Daytime television is partly to thank for our change in appetites; Dark Shadows, the ABC daytime soap opera that ran from 1966 to 1971, acquired a cult following thanks in part to Jonathan Frid’s magnetic portrayal of the immortal Barnabas Collins, a vampire disgusted by his own habits.

Then, five years after Dark Shadows went off the air, came Interview with the Vampire, the debut novel of a 34-year-old graduate student in New Orleans by the name of Anne Rice. The novels in Rice’s gothic horror series The Vampire Chronicles weren’t romances, but they humanized vampires, depicting them as three-dimensional characters.

Rice, who died in 2021, was a vocal champion of gay rights, and by treating her characters with care and giving them a clear homoerotic undertext, she reinvented the modern vampire. Joseph Crawford, a scholar who’s extensively researched the origins and evolution of the paranormal romance genre, argues that shifting public mores made space for an audience to accept this new kind of vamp.

“The figure of the vampire has historically been used as a representation of marginalized and vilified social groups, and the revisionist vampire fiction of the 1970s was, to some extent, a symptom of changing social attitudes towards such groups,” he writes in The Twilight of the Gothic?

Steamy vampire stories that sympathized with the undead skyrocketed in popularity, first in the U.S. and then abroad. Nearly a century after Stoker’s Dracula, even the Count was ready to be given a love interest with Francis Ford Coppola’s 1990s reimagining (a genre-shifting, queer-coded blockbuster that Coppola made, notably, at the same time he was working on a project on the AIDS epidemic).

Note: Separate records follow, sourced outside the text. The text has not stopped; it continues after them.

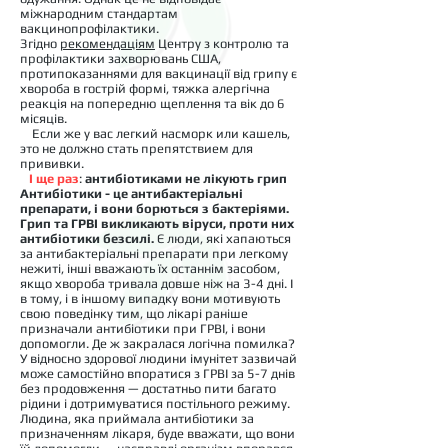
міжнародним стандартам
вакцинопрофілактики.
Згідно
рекомендаціям
Центру з контролю та
профілактики захворювань США,
протипоказаннями для вакцинації від грипу є
хвороба в гострій формі, тяжка алергічна
реакція на попередню щеплення та вік до 6
місяців.
Если же у вас легкий насморк или кашель,
это не должно стать препятствием для
прививки.
І ще раз
:
антибіотиками не лікують грип
Антибіотики - це антибактеріальні
препарати, і вони борються з бактеріями.
Грип та ГРВІ викликають віруси, проти них
антибіотики безсилі.
Є люди, які хапаються
за антибактеріальні препарати при легкому
нежиті, інші вважають їх останнім засобом,
якщо хвороба тривала довше ніж на 3-4 дні. І
в тому, і в іншому випадку вони мотивують
свою поведінку тим, що лікарі раніше
призначали антибіотики при ГРВІ, і вони
допомогли. Де ж закралася логічна помилка?
У відносно здорової людини імунітет зазвичай
може самостійно впоратися з ГРВІ за 5-7 днів
без продовження — достатньо пити багато
рідини і дотримуватися постільного режиму.
Людина, яка приймала антибіотики за
призначенням лікаря, буде вважати, що вони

Vampire romances have continued to be in hot demand in the 21st century with the rise of properties like The Twilight Saga, The Vampire Diaries and True Blood. Over this period, the vampire may have picked up some new attributes (like being sparkly or “vegetarian”), but its basic DNA isn’t that different; what’s changed is our perspective of the vampire’s condition. More and more, we’re considering what it means to date the Other instead of demonize it.

“Every age embraces the vampire it needs,” notes Nina Auerbach, a scholar of late 19th-century English literature.

Maybe there’s something especially hopeful, then, in the way AMC’s Interview with the Vampire continues to build on this context, bridging race, sexuality, and romance, with all their inherent nuance and complications.

Watching the show is a reminder that though the undead may be timeless, us mortals caught in their thrall are constantly changing. In this way, we, too, crave new blood.